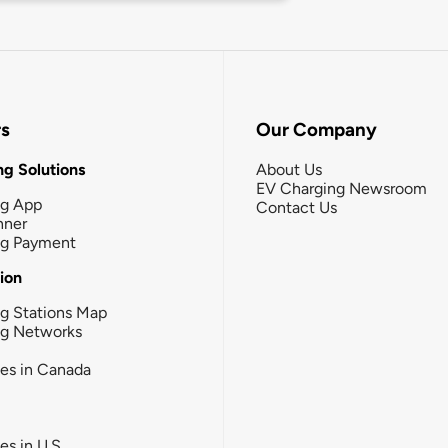
rs
Our Company
g Solutions
About Us
EV Charging Newsroom
ng App
Contact Us
nner
ng Payment
tion
g Stations Map
ng Networks
ies in Canada
ies in U.S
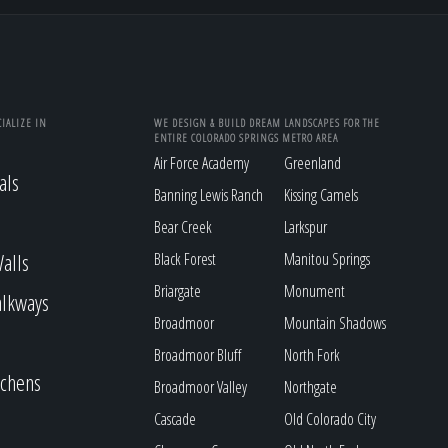
IALIZE IN
WE DESIGN & BUILD DREAM LANDSCAPES FOR THE
ENTIRE COLORADO SPRINGS METRO AREA
Air Force Academy
Greenland
als
Banning Lewis Ranch
Kissing Camels
Bear Creek
Larkspur
alls
Black Forest
Manitou Springs
Briargate
Monument
alkways
Broadmoor
Mountain Shadows
Broadmoor Bluff
North Fork
tchens
Broadmoor Valley
Northgate
Cascade
Old Colorado City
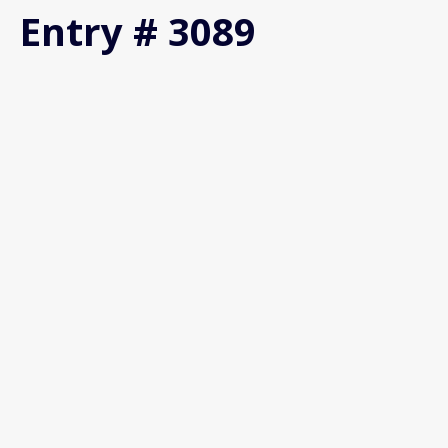
Entry # 3089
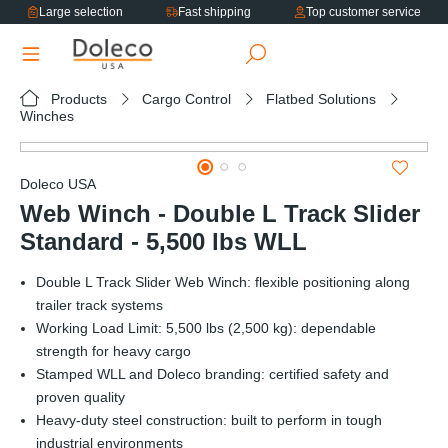
Large selection
Fast shipping
Top customer service
in content
Products
Cargo Control
Flatbed Solutions
Winches
Skip image gallery
Doleco USA
Web Winch - Double L Track Slider
Standard - 5,500 lbs WLL
Double L Track Slider Web Winch: flexible positioning along
trailer track systems
Working Load Limit: 5,500 lbs (2,500 kg): dependable
strength for heavy cargo
Stamped WLL and Doleco branding: certified safety and
proven quality
Heavy-duty steel construction: built to perform in tough
industrial environments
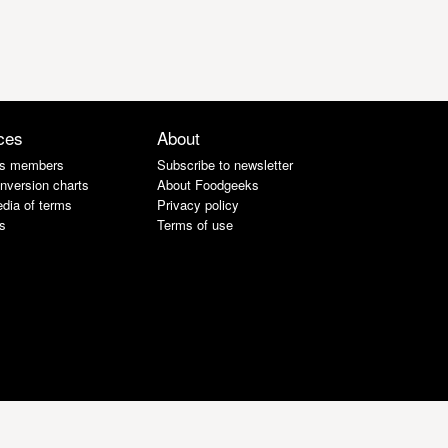
ces
About
s members
Subscribe to newsletter
nversion charts
About Foodgeeks
dia of terms
Privacy policy
s
Terms of use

» **Your goal**: Would you copy, exactly, each line from the start of the listing above through the line with "Banning Lewis Ranch", both ends included, but none of the pictures?

» **Solution**:
rs
Our Company
g Solutions
About Us
EV Charging Newsroom
ng App
Contact Us
nner
ng Payment
tion
g Stations Map
ng Networks
ies in Canada
ies in U.S
IALIZE IN
WE DESIGN & BUILD DREAM LANDSCAPES FOR THE
ENTIRE COLORADO SPRINGS METRO AREA
Air Force Academy
Greenland
als
Banning Lewis Ranch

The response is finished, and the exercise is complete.